E = (1.13 x 1011)(10) = 1.13x1012 Coulombs/m2

b) V = EL = (1.13x1012)(.0002m) = 2.26x108Volts

c) I'm gonna attempt this one and say that since you said E = (1.13 x 1011)(Q/A), then:

1.13x1012=(1.13x1011)(Q/.36)

27.8 coulombs = Q

...This seems wrong

6. Jul 1, 2010

### dulrich

Yep ... except the units are wrong. They should be V/m. This really isn't your fault because in the original equation the units for the 1.13 x 1011 are actually Vm/C.
Close, 2 mm = 0.002 m.

For part (c), you know Q/A = 10 and you want Q. Do you know A?

BTW, these seem like really big numbers. Are you sure that Q/A = 10?

7. Jul 1, 2010

### physics(L)10

Don't you divide 2mm by 100 twice to get to m?

Yes, A is 0.36m. They give the dimensions of the plates as .6mx.6m

Yup, that's what they give in the question. It says charge density is 10 Coulombs/m2

8. Jul 1, 2010

### dulrich

No, there are 1000 millimeters in one meter so 1 mm = 0.001 m.
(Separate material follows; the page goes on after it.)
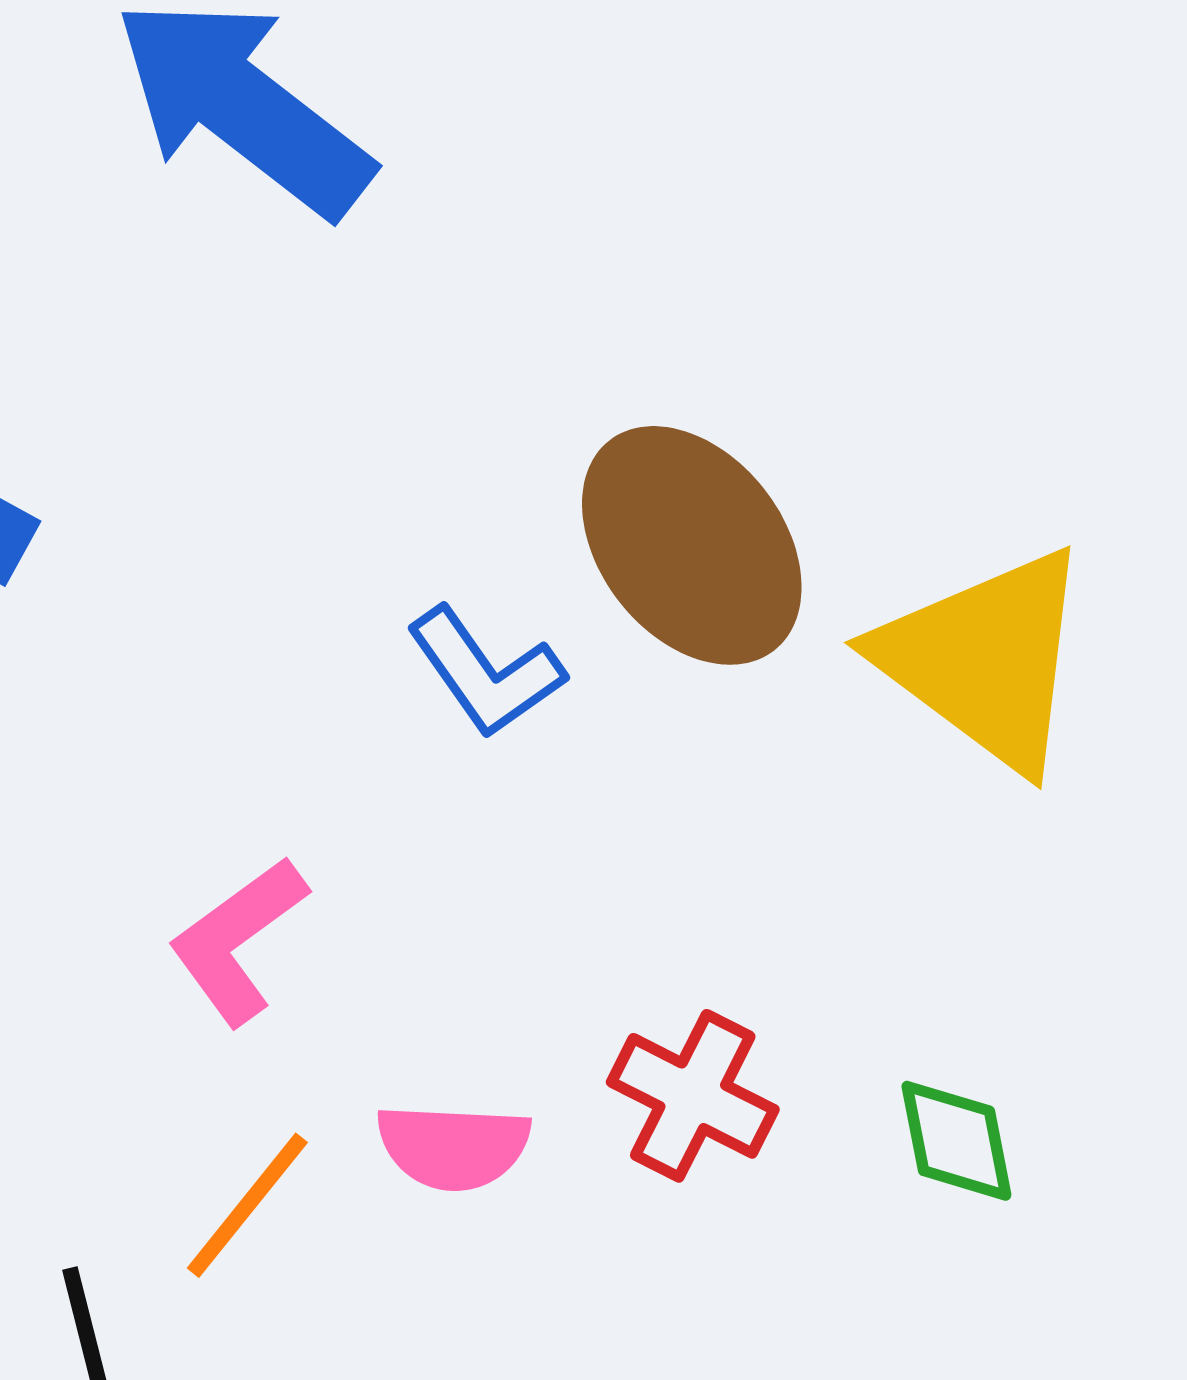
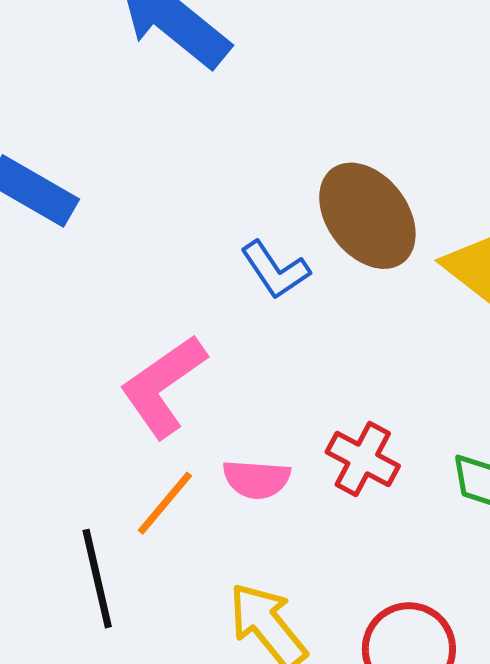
pink L-shape: (238, 940) -> (163, 386), size x1.4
You might be thinking of converting cm2 to m2. The square means you have to convert twice (and a cube would mean convert three times).

Did you get the answer to part (c)?

9. Jul 1, 2010

### physics(L)10

I posted it above ^ you didn't say if its correct or not lol.

10. Jul 1, 2010

### dulrich

Oh, I see. Sorry that one's wrong too.

But it's even easier to do this:

Q/A = 10, and A = 0.36 so, 10 = Q/.36 ...

11. Jul 1, 2010

### physics(L)10

So then the final answer is 3.6Coulombs?